The challenge with these more complex scenarios is that we must rely on optional arguments in np.sum and np.linalg.norm. Because of this, Numpy can’t optimize all instances of these general functions as effectively as it could optimize a specific case that we need.

However, Numpy offers a method to express the exact reduction we want, and it can perform this operation in a highly optimized manner. The function for this is np.einsum, which stands for “Einstein summation convention.” If you’re unfamiliar with it, this notation is often used in physics to simplify expressions involving multiple summations.
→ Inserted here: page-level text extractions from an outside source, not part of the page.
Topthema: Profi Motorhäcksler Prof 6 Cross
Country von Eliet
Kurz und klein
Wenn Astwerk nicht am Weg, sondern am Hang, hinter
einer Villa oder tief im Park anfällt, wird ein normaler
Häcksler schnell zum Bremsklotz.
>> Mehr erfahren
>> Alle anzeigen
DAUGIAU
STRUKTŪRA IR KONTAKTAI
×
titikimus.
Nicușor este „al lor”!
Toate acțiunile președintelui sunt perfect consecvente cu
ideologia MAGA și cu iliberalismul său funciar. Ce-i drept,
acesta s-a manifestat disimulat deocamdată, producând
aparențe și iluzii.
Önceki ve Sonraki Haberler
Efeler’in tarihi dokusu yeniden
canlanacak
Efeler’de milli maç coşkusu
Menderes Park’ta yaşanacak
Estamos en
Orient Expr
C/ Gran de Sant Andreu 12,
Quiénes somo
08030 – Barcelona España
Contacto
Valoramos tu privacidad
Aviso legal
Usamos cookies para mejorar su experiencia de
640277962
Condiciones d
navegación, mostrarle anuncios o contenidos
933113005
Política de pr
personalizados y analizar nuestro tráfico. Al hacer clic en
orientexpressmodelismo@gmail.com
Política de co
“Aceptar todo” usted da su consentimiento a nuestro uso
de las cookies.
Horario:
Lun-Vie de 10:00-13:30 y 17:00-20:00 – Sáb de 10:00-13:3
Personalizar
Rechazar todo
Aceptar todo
np.einsum takes as arguments a string that specifies the operations to be performed, followed by the array(s) on which those operations will be carried out. The string follows a specific format: indices (starting from i, j, k, etc.) are assigned to each array, separated by commas. After that, -> is used to indicate the result’s indices. The indices on the right-hand side represent the desired output shape, and any indices not included on the right-hand side will be summed over.

For example, ‘ii->i’ gives a one-dimensional array (or a vector) containing the diagonal elements of a two-dimensional array (or matrix). This is because the i th element of this vector contains the element (i,i) of the matrix.

In this case, we want to calculate the array’s product with itself, summing along axis 1. This can be done via ‘ij,ij->i’, although the array will need to be given twice or this to work. Because of this, we’ll need to put the difference array into a variable before passing it into np.einsum. Putting this together:

%%writefile -a dist.py

def einsum_dists(ps, qs):
    difference = ps - qs
    return np.einsum('ij,ij->i', difference, difference) ** 0.5
Appending to dist.py
%%bash
python -m timeit --setup='import numpy as np; \
    import dist; \
    ps = np.asarray([[i + 1000 * j \
                      for i in range(1000)] \
                     for j in range(1000)]); \
    qs = np.asarray([[i + 1000 * j + 2 \
                      for i in range(1000)] \
                     for j in range(1000)])' \
    'dist.einsum_dists(ps, qs)'
200 loops, best of 5: 1.72 msec per loop

Many functions in Numpy attempt to leverage multi-core parallelism on your machine. While this is an improvement over not using parallelism at all, it’s not always optimal. In many cases, the parallel implementation doesn’t lead to any noticeable speedup, and some functions aren’t parallelized at all.